An Irishman of only 29 years was convicted of minor theft and sentenced for transportation to a far flung penal colony for the term of his natural life. Arriving upon these shores in 1824 on the convict ship Prince Regent, life’s prospects were looking rather bleak for John Tennant. Assigned to the iron-chain gang of road construction with its back-breaking task of cutting, by hand, the Great South Road, Tennant soon absconded.
Tennant quickly formed a notorious gang with other convict runaways, robbing lonely huts of the district settlers, shepherds and out-stations of the colony. They developed a formidable reputation amongst the pioneers on the Limestone Plains.
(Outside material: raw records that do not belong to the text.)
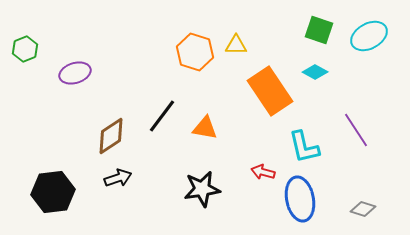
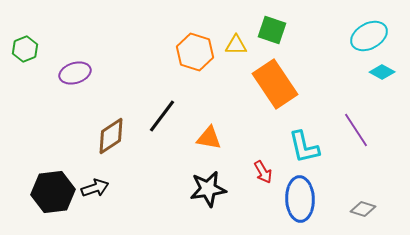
green square: moved 47 px left
cyan diamond: moved 67 px right
orange rectangle: moved 5 px right, 7 px up
orange triangle: moved 4 px right, 10 px down
red arrow: rotated 135 degrees counterclockwise
black arrow: moved 23 px left, 10 px down
black star: moved 6 px right
blue ellipse: rotated 9 degrees clockwise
A substantial reward was posted for his capture.
In 1827, Tennant’s gang attempted to hold up the station belonging to Thomas Rose on the Yass River. In the ensuing shoot-out their attempt was foiled and Tennant wounded, shot in the back by the plucky hut-keeper James Farrell. The bushrangers departed without any bounty, injured and seeking refuge, a place to recuperate beyond the limits of occupation, the mighty Murrumbidgee River.
Beyond these outer limits, a mountain offered sanctuary. Solitude, as no Europeans had settled the area. With wounds healed, the Tennant Gang soon began to ride again, raiding Campbell’s Duntroon property along with numerous out-stations over the summer of 1827.
A mounted police party consisting of Aboriginal trackers soon discovered Tennant’s whereabouts on the banks of the Murrumbidgee River below his mountain hideout. Completely surrounded, Tennant succumbed to a blaze of bullets in his neck, face and arm.
Brought before the courts, Tennant’s Gang was sentenced to a penal colony with a brutal reputation, the notorious Norfolk Island. After serving seven years, Tennant eventually returned to Sydney Cove a broken man. He died aged 43.
Having resided on the Limestone Plains for a brief seven years, Tennant, like the landslide scar of today, has left an indelible mark upon the cultural heritage landscape of our bush capital.
- Brett McNamara is with ACT Parks & Conservation Service.